Hupmobile was an automobile built from 1909 through 1939 by the Hupp Motor Car Company. The prototype was developed in 1908[1] and had its first successful run on November 8 with investors aboard for champagne at the Tuller Hotel a few blocks away.[2] The company was incorporated in November of that year. The first Hupmobile model, the "Hupp 20" was introduced at the 1909 Detroit automobile show. It was an instant success. Robert Craig "Bobby" Hupp, a former employee of Oldsmobile and Ford, founded the company.

Robert C. Hupp was an engineer who worked with Ransom Eli Olds and Henry Ford before setting up his own car company in November 1909. His first product, developed with help from several colleagues he hired away from Olds, was the Model 20, a little 16.9-horsepower four-cylinder job on an 86-inch wheelbase. Hupp priced it at a modest $750, a full $75 below Ford's recently introduced Model T. With features like high-tension magneto and two-speed sliding-gear transmission, this first Hupmobile garnered 1618 sales. By 1913, Hupp production was over 12,000

For 1932, Hupp series codes indicated model year and wheelbase.
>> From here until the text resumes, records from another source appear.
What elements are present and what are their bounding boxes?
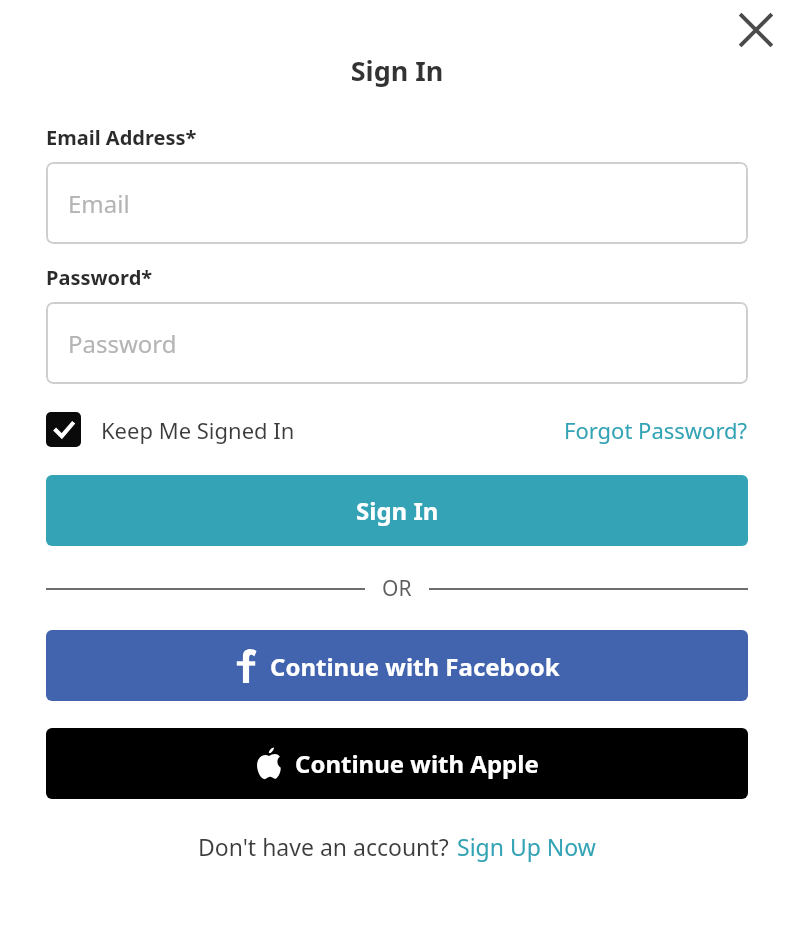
staticText: Password* [46, 264, 153, 291]
staticText: Sign In [0, 52, 794, 89]
button[interactable]: Sign Up Now [457, 831, 596, 862]
staticText: OR [382, 574, 412, 603]
staticText: Don't have an account? [198, 831, 449, 862]
button[interactable]: Close [730, 4, 782, 56]
staticText: Forgot Password? [564, 415, 748, 445]
button[interactable]: Password [46, 302, 748, 384]
staticText: Email Address* [46, 124, 197, 151]
button[interactable]: Forgot Password? [564, 415, 748, 445]
staticText: Sign Up Now [457, 831, 596, 862]
staticText: Email [68, 187, 130, 220]
staticText: Continue with Apple [295, 747, 539, 780]
staticText: Password [68, 327, 177, 360]
button[interactable]: Continue with Facebook [46, 630, 748, 701]
staticText: Continue with Facebook [270, 650, 560, 683]
button[interactable]: Continue with Apple [46, 728, 748, 799]
staticText: Keep Me Signed In [101, 415, 295, 445]
button[interactable]: Email [46, 162, 748, 244]
staticText: Sign In [356, 494, 439, 527]
button[interactable]: Keep Me Signed In [46, 412, 295, 447]
button[interactable]: Sign In [46, 475, 748, 546]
That year's B-216 thus rode a 116-inch wheelbase; it also carried a new 75-bhp 228.1-cid engine. Hupp now secured the services of designer Raymond Loewy, who styled the eight-cylinder F-222 and I-226 with tire-hugging, cycle-type fenders; Vee'd radiators; sloped windshields; and chrome wheel discs. Fs had 250.7- or 261.5-cid engines with about 95 bhp. A 103-bhp, 279.9-cid unit powered the I-models. These graceful, handsome cars (issued after a brief run of "first-series" '31 carry-overs) won many awards for Loewy but few sales for Hupp, and production dropped again, this time to just under 10,500.